At Rice University they are blowing up cancer cells with nanoparticle "bombs." Like integrative immunotherapy, the new cancer-fighting technique kills cancer cells without harming surrounding healthy cells. Experimental trials have been so successful in destroying aggressive and resistant cancer cells, particularly in the head and neck areas, that human trials are expected to begin in the near future.
Rice cellular biologist Dmitri Lapolko, who developed the new treatment, calls it quadrapeutics for the four techniques – nanoparticles, laser, drugs and radiation — used in this revolutionary new cancer treatment. Here's how it works:
1. Colloidal gold nanoparticles filled with a small dose of chemotherapy drugs are injected into the body at the tumor site.
2. The nanoparticles are detonated with a near-infrared laser. The gold magnifies the laser's effect, which allows the use of very small doses of radiation.
3. As the laser hits the nanoparticles, they burst. The energy expansion creates a momentary bubble that blows up and destroys surrounding cancer cells, much like the shock wave from a bomb.

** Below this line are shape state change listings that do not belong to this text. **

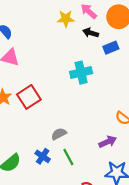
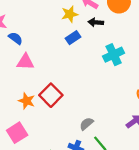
blue rectangle: (111, 48) -> (73, 38), moved
cyan cross: (81, 73) -> (114, 55), moved

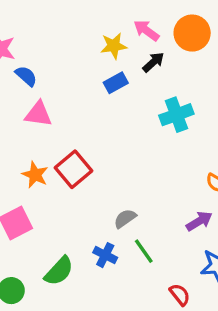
black arrow: (96, 22) -> (153, 62), turned 128

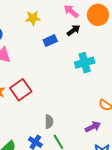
yellow star: (114, 46) -> (33, 18), moved
gray semicircle: (125, 219) -> (49, 122), turned 120

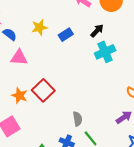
yellow star: (33, 18) -> (39, 27), moved
black arrow: (73, 30) -> (97, 31), moved

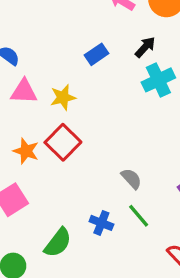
yellow star: (39, 27) -> (63, 97), moved
gray semicircle: (78, 119) -> (131, 179), moved, turned -32

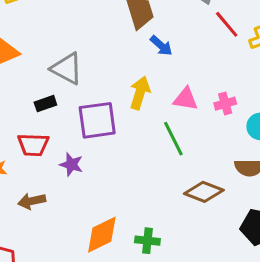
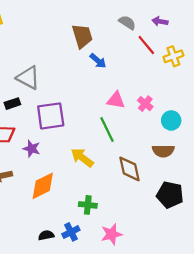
yellow arrow: (140, 93) -> (82, 158), moved, turned -70
pink cross: (225, 104) -> (145, 104), turned -35
brown diamond: (204, 192) -> (129, 169), turned 56
orange diamond: (102, 235) -> (43, 186), moved

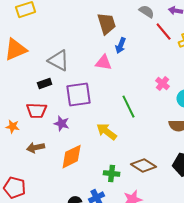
blue arrow: (98, 61) -> (121, 46), turned 70
pink triangle: (116, 100) -> (104, 63), moved
brown diamond: (129, 169) -> (144, 166), moved, turned -45

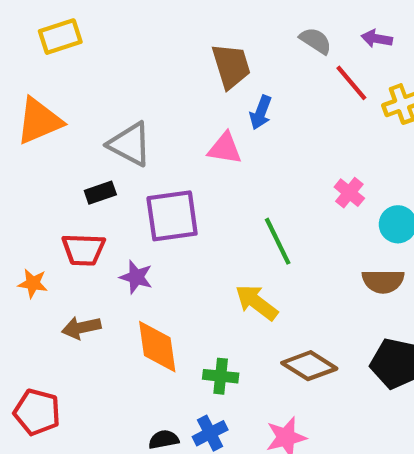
yellow arrow: (107, 132) -> (256, 302), moved
orange diamond: (72, 157) -> (157, 347), turned -72
green cross: (112, 174) -> (221, 376), moved

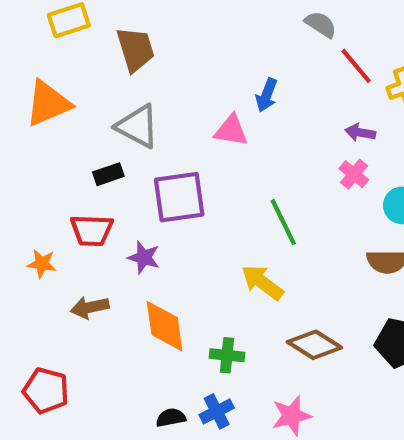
purple arrow: (377, 39) -> (360, 133), moved
brown trapezoid: (231, 66) -> (135, 49), moved

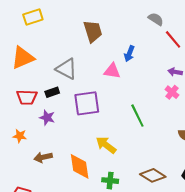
brown trapezoid: (135, 49) -> (93, 31), moved
red trapezoid: (92, 230) -> (27, 97), moved
purple star: (144, 257) -> (47, 118), moved
yellow arrow: (262, 282) -> (106, 145), moved

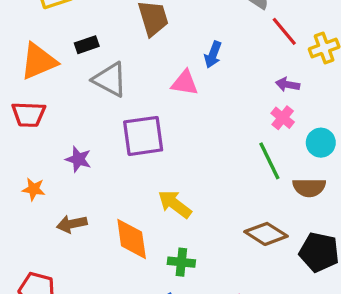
black rectangle: (52, 92) -> (87, 45), moved
red trapezoid: (27, 97) -> (29, 114), moved
green line: (137, 116) -> (269, 161), moved
brown diamond: (153, 175) -> (266, 234), moved

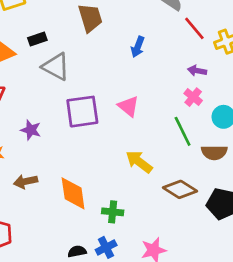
pink triangle: (185, 83) -> (128, 106), moved, turned 30
yellow arrow: (175, 204) -> (139, 162), moved

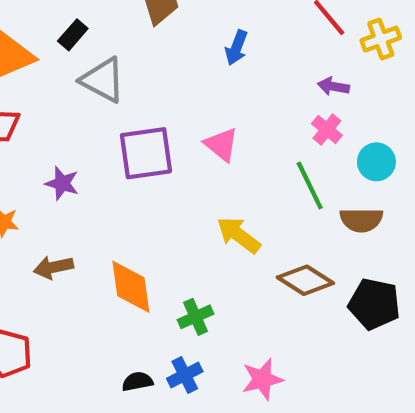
black rectangle: (37, 39) -> (73, 35), turned -30
green cross: (113, 212) -> (196, 317), turned -30

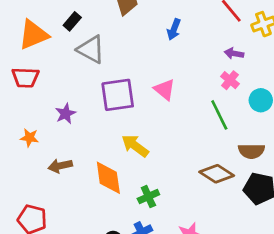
purple star: (62, 183) -> (66, 114), turned 30
brown semicircle: (361, 220) -> (251, 151), moved
yellow arrow: (239, 235) -> (135, 146), moved

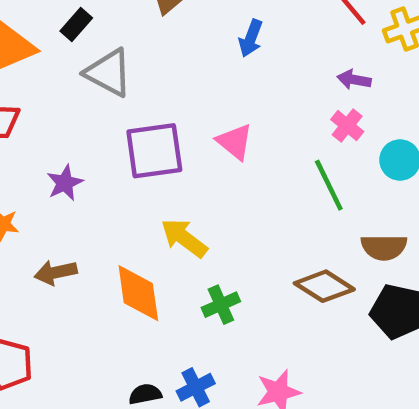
green cross: (148, 197) -> (221, 305), moved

4. Chemotherapy drugs released when the nanoparticles explode deliver a second deadly payload to any remaining cancer cells in the area. With their cell walls already damaged by the nanoparticle explosion, remaining cells are quickly penetrated by the chemo drugs, which are able to directly attack the cytoplasm at the cells’ heart, destroying them.
If human trials are successful, Lapolko believes quadrapeutics could be valuable in addressing complex tumors intertwined with critical organs. Increasingly the fight against cancer is being conducted on the cellular battlefield.
Nanotech methods for treatment is a promising way to eliminate cancer tumors. However, as with any tumor-centered method, integrative immunotherapy is still needed to alter the tumor microenvironment and prevent further progression and recurrence of cancer.